If those get listed and the whining starts about the bad guys at UCEPROTECT, there are always some dumbsters which think they must come up with the extortion storyand the even dumber claim that no one would use that lists.

Why do i say dumbster?

Because those can't think logic.

If no one would use our lists, then you wouldn't even get aware of our listings and wouldn't have to tell your even dumber story of extortion.

The facts are:

If people here have to do manual work to check if problems are really fixed and removing IP's manually it is something which costs the company money.

That is only in parts payed by the expressdelisting fees.

If you are willig to do the work of 8 employees 24/7 free of charge here to deal with athe spamfriendly providers and lusers which got hacked and were abused for spamming then no problem.

We would really preferre to have a genius as you doing their work free of charge, it would save us a lot of money.
If so we would no longer need to charge fees for expressdelistings.

So did you apply for that position here?

If not - simply shut up and blame the right persons for the listing - the sewers that caused the listings.
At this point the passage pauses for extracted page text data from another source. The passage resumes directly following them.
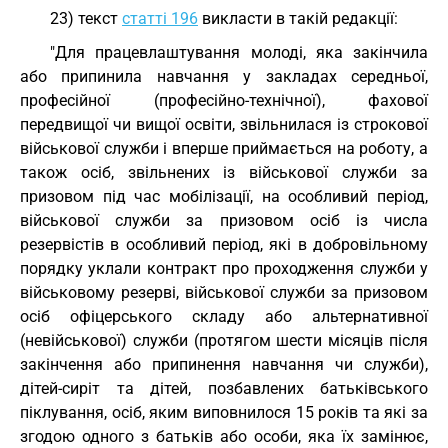
23) текст
статті 196
викласти в такій редакції:
"Для працевлаштування молоді, яка закінчила
або припинила навчання у закладах середньої,
професійної (професійно-технічної), фахової
передвищої чи вищої освіти, звільнилася із строкової
військової служби і вперше приймається на роботу, а
також осіб, звільнених із військової служби за
призовом під час мобілізації, на особливий період,
військової служби за призовом осіб із числа
резервістів в особливий період, які в добровільному
порядку уклали контракт про проходження служби у
військовому резерві, військової служби за призовом
осіб офіцерського складу або альтернативної
(невійськової) служби (протягом шести місяців після
закінчення або припинення навчання чи служби),
дітей-сиріт та дітей, позбавлених батьківського
піклування, осіб, яким виповнилося 15 років та які за
згодою одного з батьків або особи, яка їх замінює,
They did get listed 4 days ago, and what do you think?
Did they boot their massive spamming customer in the meantime?
You guess it - they did of course not.



SpamCop.Net does not inquire anything, you will be removed automatically whitin 24 hours after a spamrun from your machine ends. The fact you can contact them does not really mean you can hurry up things.



Spamhaus.org is a commercial system which charges users of their blocklists instead.

See here: http://www.spamhaus.org/datafeed/pricecalculator.lasso

Different to that UCEPROTECT-Blocklists can be used free of charge by anyone who wants to do so.

I guess even you should now see that you can't compare blocklist models which couldn't be more different in their concepts.



Sorry my fault, i didn't read the complete thread so let's talk about
64.62.128.0/17

It's not better at all, even more worse:

Lets see this:

http://www.uceprotect.net/en/rblcheck.php?asn=6939

How can a professional provider manage to get 200 spamming IP's within a /17 network within 7 days?

Yes one needs to be negligent to not notice their new customers are spammers.

Checking PTR'S for those 200 IP's and run whois for the domains you get there you will find that they are *WELL KNOWN* to everyone that ever had to deal with spam.



That is because my employer pays me to do public relations and Google is my friend too.
It is very easy to find threads as that one where dumbsters claim the story of extortion again and again.
Serious: If we would be racketers, then we would not even care about your writings.